Xingbo Jiang (JIRA) Mon, 04 Mar 2019 08:54:31 -0800


    [ 
https://issues.apache.org/jira/browse/SPARK-27005?page=com.atlassian.jira.plugin.system.issuetabpanels:comment-tabpanel&focusedCommentId=16779503#comment-16779503
 ]


Xingbo Jiang edited comment on SPARK-27005 at 3/4/19 4:44 PM:
--------------------------------------------------------------

*API Changes [draft pending design discussion]* 

{code:java}
class RDD[T] {

    /** Indicate resources requirement on computing the RDD. */

    def requireResources(numCores: Int, accelerators: Map[String, Int]): RDD[T] 
= ???

}

class TaskContext[T] {

    /** Indexes of accelerators allocated to this task. **/

    def accelerators(): Seq[Int] = ???

}

/** Resource requirements for each task. **/
 case class TaskResourceRequirements(
     numCores: Int,
     accelerators: Map[String, Int] = Map.empty)

{code}

*Design Sketch*

*Task Resource Requirements*
 We use a case class TaskResourceRequirements to represent resource 
requirements for each task, it contains the messages that the number of cores 
required and a map of accelerator resources requirements. Users can change the 
message from RDD API, then the class is generated from the RDD chain in 
DAGScheduler, and finally passed to TaskScheduler.

*spark.task.cpus and spark.task.accelerator.gpus*
 Add a new config spark.task.accelerator.gpus to specify the default number of 
GPUs required per task. This config is used similar to spark.task.cpus, if user 
doesn’t specify task resource requirements from RDD/PandasUDF API, then 
spark.task.cpus and spark.task.accelerator.gpus are used as default value.

CPUS_PER_TASK(spark.task.cpus) is a global config with int value to specify the 
number of cores each task shall be assigned. Since we make task resource 
requirement a per-stage config, to keep backward compatibility of 
CPUS_PER_TASK, we shall change its default value to 1 core and empty 
accelerator resources, and make it the default resource requirements for each 
RDD unless override or user specifies.

*Expand RDD/Stage to support accelerator*
 Recursive search for accelerator requirements in RDD chains in the same stage, 
put the requirements into Stage/Task.

*Expand SchedulerBackend to manage resources*
 Update the RegisterExecutor message to carry accelerator resources an executor 
provides, thus SchedulerBackend can init the ExecutorData correctly. 
SchedulerBackend can allocate and recycle resources according to Task status 
updates it receives.

*Manage accelerator resources in Worker*
 Since we assume homogeneous work resources, the accelerator resources info can 
be read from a global conf file. The Worker can use a map to store available 
accelerator resources internally. Similar to 
`allocateWorkerResourceToExecutors()`, it can assign accelerator resources to 
executors. The accelerator resources map shall get updated on message 
LaunchExecutor and ExecutorStateChanged.

*Expand TaskScheduler to support accelerator*
 We shall keep a separated queue to store the pending tasks that have non-empty 
accelerator resources requirements in TaskSetManager, thus when the WorkOffers 
contains accelerator resources, we can match the offers with the special task 
queue first, thus we can avoid allocate tasks that only require CPUs on a node 
with accelerators. If the submitted job don’t require accelerator resources, 
then the scheduling behavior and efficiency shall be the same as previously.
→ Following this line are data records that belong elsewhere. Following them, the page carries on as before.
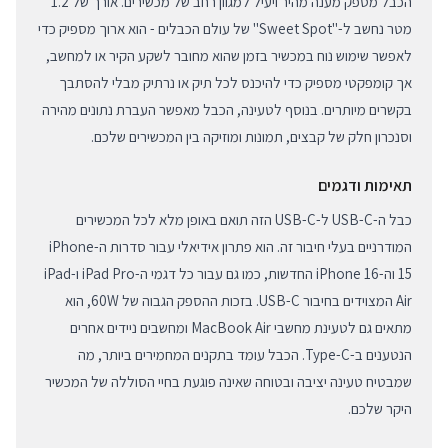
הכבל מספק מענה מהיר ויעיל למגוון רחב של מכשירים. אורך של 1.2
מטר נחשב ל-"Sweet Spot" של עולם הכבלים - הוא ארוך מספיק כדי
לאפשר שימוש נוח במכשיר בזמן שהוא מחובר לשקע הקיר או למחשב,
אך קומפקטי מספיק כדי להיכנס לכל תיק או נרתיק מבלי להסתבך
בקשרים מיותרים. בנוסף לטעינה, הכבל מאפשר העברת נתונים מהירה
וסנכרון חלק של קבצים, תמונות ומוזיקה בין המכשירים שלכם.
תאימות ודגמים
כבל ה-USB-C ל-USB-C הזה תואם באופן מלא לכל המכשירים
המודרניים בעלי חיבור זה. הוא פתרון אידיאלי עבור סדרות ה-iPhone
15 וה-iPhone 16 החדשות, כמו גם עבור כל דגמי ה-iPad Pro ו-iPad
Air המצוידים בחיבור USB-C. בזכות ההספק הגבוה של 60W, הוא
מתאים גם לטעינת מחשבי MacBook Air ומחשבים ניידים אחרים
הנטענים ב-Type-C. הכבל עומד בתקנים המחמירים ביותר, מה
שמבטיח טעינה יציבה ובטוחה שאינה פוגעת בחיי הסוללה של המכשיר
היקר שלכם.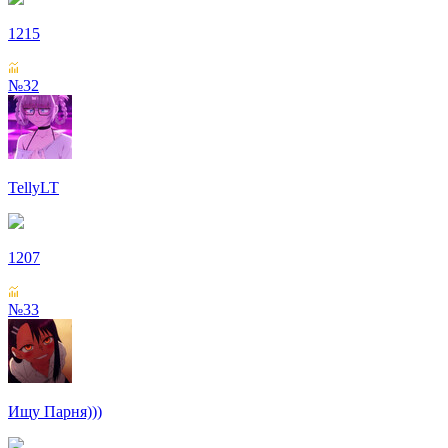
1215
№32
TellyLT
1207
№33
Ищу Парня)))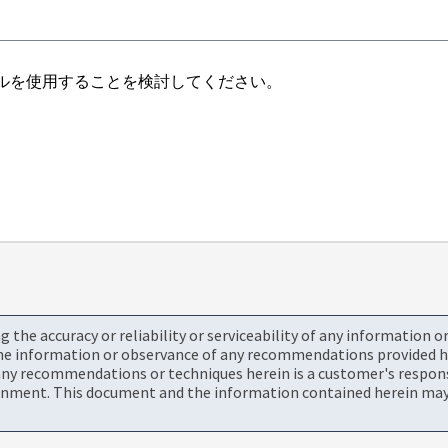
ルを使用することを検討してください。
the accuracy or reliability or serviceability of any information 
the information or observance of any recommendations provided he
ny recommendations or techniques herein is a customer's responsi
onment. This document and the information contained herein may 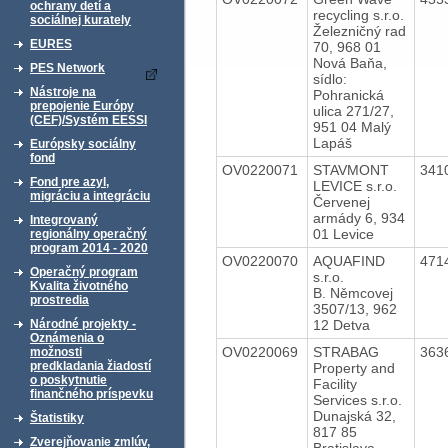
ochrany detí a
recycling s.r.o.
sociálnej kurately
Železničný rad
EURES
70, 968 01
Nová Baňa,
PES Network
sídlo:
Nástroje na
Pohranická
prepojenie Európy
ulica 271/27,
(CEF)/Systém EESSI
951 04 Malý
Lapáš
Európsky sociálny
fond
OV0220071
STAVMONT
341
Fond pre azyl,
LEVICE s.r.o.
migráciu a integráciu
Červenej
armády 6, 934
Integrovaný
01 Levice
regionálny operačný
program 2014 - 2020
OV0220070
AQUAFIND
471
Operačný program
s.r.o.
Kvalita životného
B. Němcovej
prostredia
3507/13, 962
12 Detva
Národné projekty -
Oznámenia o
OV0220069
STRABAG
363
možnosti
predkladania žiadostí
Property and
o poskytnutie
Facility
finančného príspevku
Services s.r.o.
Dunajská 32,
Štatistiky
817 85
Zverejňovanie zmlúv,
Bratislava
*Return GPU index from TaskContext*
 On TaskContext creation, we shall allocate free GPU index(s) to the context, 
so we can avoid collisions.

*YARN Support*
 User can request GPU resources in the Spark application via spark-submit, the 
application with GPU resources can be launched using YARN+Docker, so user can 
easily define the DL environment in the Dockerfile.
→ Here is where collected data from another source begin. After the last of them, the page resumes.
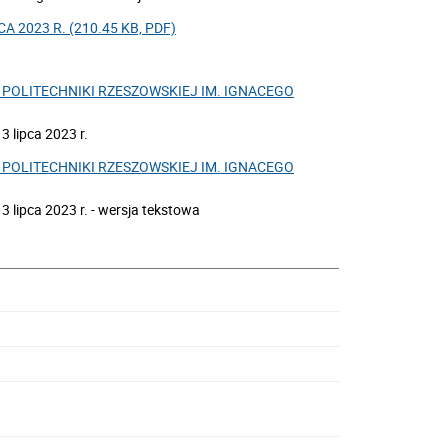
 2023 R. (210.45 KB, PDF)
POLITECHNIKI RZESZOWSKIEJ IM. IGNACEGO
 lipca 2023 r.
POLITECHNIKI RZESZOWSKIEJ IM. IGNACEGO
 lipca 2023 r. - wersja tekstowa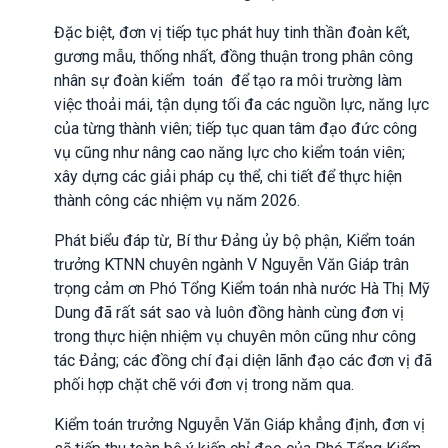
Đặc biệt, đơn vị tiếp tục phát huy tinh thần đoàn kết,
gương mẫu, thống nhất, đồng thuận trong phân công
nhân sự đoàn kiểm toán để tạo ra môi trường làm
việc thoải mái, tận dụng tối đa các nguồn lực, năng lực
của từng thành viên; tiếp tục quan tâm đạo đức công
vụ cũng như nâng cao năng lực cho kiểm toán viên;
xây dựng các giải pháp cụ thể, chi tiết để thực hiện
thành công các nhiệm vụ năm 2026.
Phát biểu đáp từ, Bí thư Đảng ủy bộ phận, Kiểm toán
trưởng KTNN chuyên ngành V Nguyễn Văn Giáp trân
trọng cảm ơn Phó Tổng Kiểm toán nhà nước Hà Thị Mỹ
Dung đã rất sát sao và luôn đồng hành cùng đơn vị
trong thực hiện nhiệm vụ chuyên môn cũng như công
tác Đảng; các đồng chí đại diện lãnh đạo các đơn vị đã
phối hợp chặt chẽ với đơn vị trong năm qua.
Kiểm toán trưởng Nguyễn Văn Giáp khẳng định, đơn vị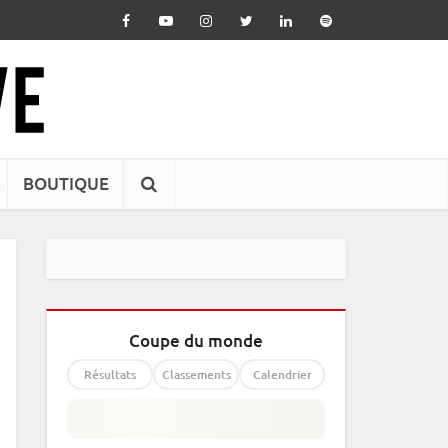
BOUTIQUE
Coupe du monde
Résultats
Classements
Calendrier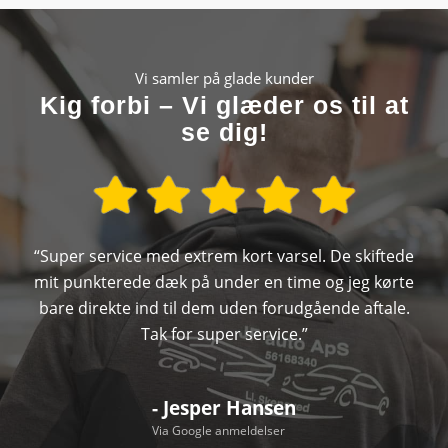
Vi samler på glade kunder
Kig forbi – Vi glæder os til at
se dig!
“Super service med extrem kort varsel. De skiftede
mit punkterede dæk på under en time og jeg kørte
bare direkte ind til dem uden forudgående aftale.
Tak for super service.”
- Jesper Hansen
Via Google anmeldelser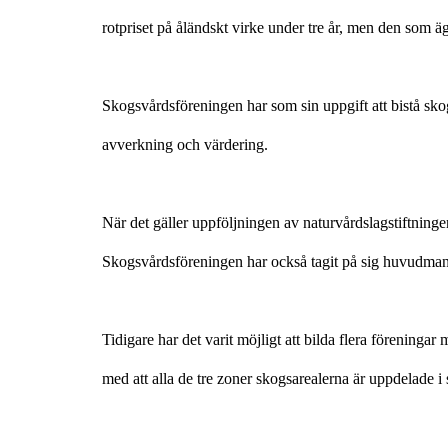
rotpriset på åländskt virke under tre år, men den som ä
Skogsvårdsföreningen har som sin uppgift att bistå sk
avverkning och värdering.
När det gäller uppföljningen av naturvårdslagstiftnin
Skogsvårdsföreningen har också tagit på sig huvudmanna
Tidigare har det varit möjligt att bilda flera förening
med att alla de tre zoner skogsarealerna är uppdelade 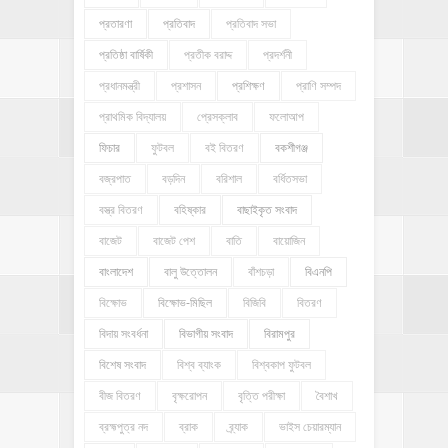
প্রতারণা
প্রতিবাদ
প্রতিবাদ সভা
প্রতিষ্ঠা বার্ষিকী
প্রতীক বরাদ্দ
প্রদর্শনী
প্রধানমন্ত্রী
প্রশাসন
প্রশিক্ষণ
প্রাণি সম্পদ
প্রাথমিক বিদ্যালয়
প্রেসক্লাব
ফলোআপ
ফিচার
ফুটবল
বই বিতরণ
বকশীগঞ্জ
বজ্রপাত
বড়দিন
বরিশাল
বর্ধিতসভা
বস্ত্র বিতরণ
বহিষ্কার
বাছাইকৃত সংবাদ
বাজেট
বাজেট পেশ
বাতি
বায়োজিন
বাংলাদেশ
বালু উত্তোলন
বাঁশচড়া
বিএনপি
বিক্ষোভ
বিক্ষোভ-মিছিল
বিজিবি
বিতরণ
বিদায় সংবর্ধনা
বিভাগীয় সংবাদ
বিরামপুর
বিশেষ সংবাদ
বিশ্ব ব্যাংক
বিশ্বকাপ ফুটবল
বীজ বিতরণ
বৃক্ষরোপন
বৃত্তি পরীক্ষা
বৈশাখ
ব্রহ্মপুত্র নদ
ব্রাক
ব্র্যাক
ভাইস চেয়ারম্যান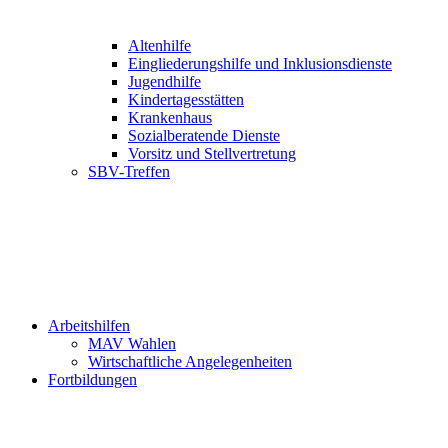
Altenhilfe
Eingliederungshilfe und Inklusionsdienste
Jugendhilfe
Kindertagesstätten
Krankenhaus
Sozialberatende Dienste
Vorsitz und Stellvertretung
SBV-Treffen
Arbeitshilfen
MAV Wahlen
Wirtschaftliche Angelegenheiten
Fortbildungen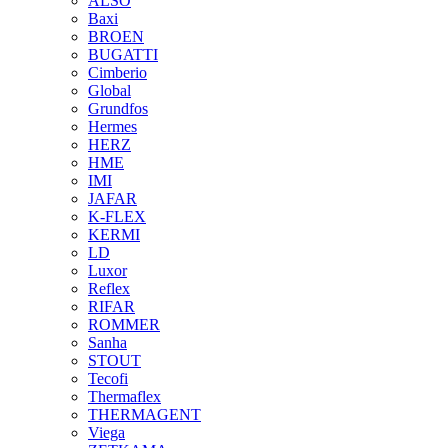
ALSO
Baxi
BROEN
BUGATTI
Cimberio
Global
Grundfos
Hermes
HERZ
HME
IMI
JAFAR
K-FLEX
KERMI
LD
Luxor
Reflex
RIFAR
ROMMER
Sanha
STOUT
Tecofi
Thermaflex
THERMAGENT
Viega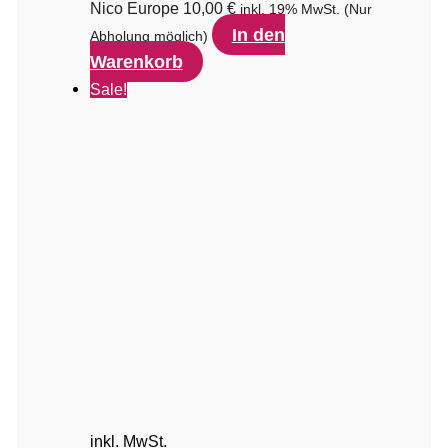
Nico Europe
10,00
€
inkl. 19% MwSt.
(Nur
In den
Abholung möglich)
Warenkorb
Sale!
inkl. MwSt.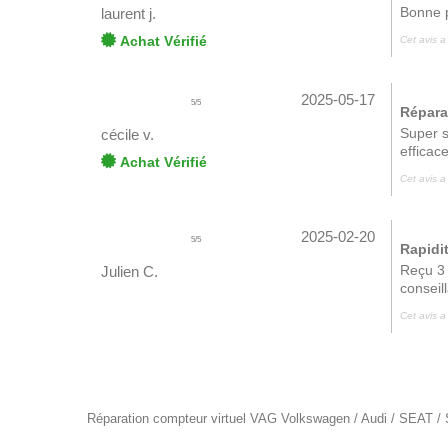
Bonne p
laurent j.
Achat Vérifié
Cet avis a
2025-05-17
5
/
5
Répara
Super s
cécile v.
efficace
Achat Vérifié
Cet avis a
2025-02-20
5
/
5
Rapidit
Reçu 3 
Julien C.
conseil
Cet avis a
Réparation compteur virtuel VAG Volkswagen / Audi / SEAT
Spark need to upgrade YARN to 3.1.2+ to enable GPU support, it support the 
following features:
 * Auto discovery of GPU resources.
 * GPU isolation at process level.
 * Placement constraints.
 * Heterogeneous device types via node labels.

*Kubernetes Support*
 User can specify GPU requirements for the Spark application on Kubernetes by 
the following possible choices:
 spark-submit w/ the same GPU configs used by standalone/YARN.
 spark-submit w/ pod template (new feature for Spark 3.0).
 Spark-submit w/ mutating webhook confs to modify pods at runtime.

User can run Spark jobs on Kubernetes using nvidia-docker to access GPUs, 
Kubernetes also support the following features:
 * Auto discovery of GPU resources.
 * GPU isolation at executor pod level.
 * Placement constraints via node selectors.
 * Heterogeneous device types via node labels.


was (Author: jiangxb1987):
*API Changes [draft pending design discussion]* 

{code:java}
class RDD[T] {

    /** Indicate resources requirement on computing the RDD. */

    def requireResources(numCores: Int, accelerators: Map[String, Int]): RDD[T] 
= ???

}

class TaskContext[T] {

    /** Indexes of accelerators allocated to this task. **/

    def accelerators(): Seq[Int] = ???

}

/** Resource requirements for each task. **/
 case class TaskResourceRequirements(
     numCores: Int,
     accelerators: Map[String, Int] = Map.empty)

{code}

*Design Sketch*

*Task Resource Requirements*
 We use a case class TaskResourceRequirements to represent resource 
requirements for each task, it contains the messages that the number of cores 
required and a map of accelerator resources requirements. Users can change the 
message from RDD API, then the class is generated from the RDD chain in 
DAGScheduler, and finally passed to TaskScheduler.

*spark.task.cpus and spark.task.gpus*
 Add a new config spark.task.gpus to specify the default number of GPUs 
required per task. This config is used similar to spark.task.cpus, if user 
doesn’t specify task resource requirements from RDD/PandasUDF API, then 
spark.task.cpus and spark.task.gpus are used as default value.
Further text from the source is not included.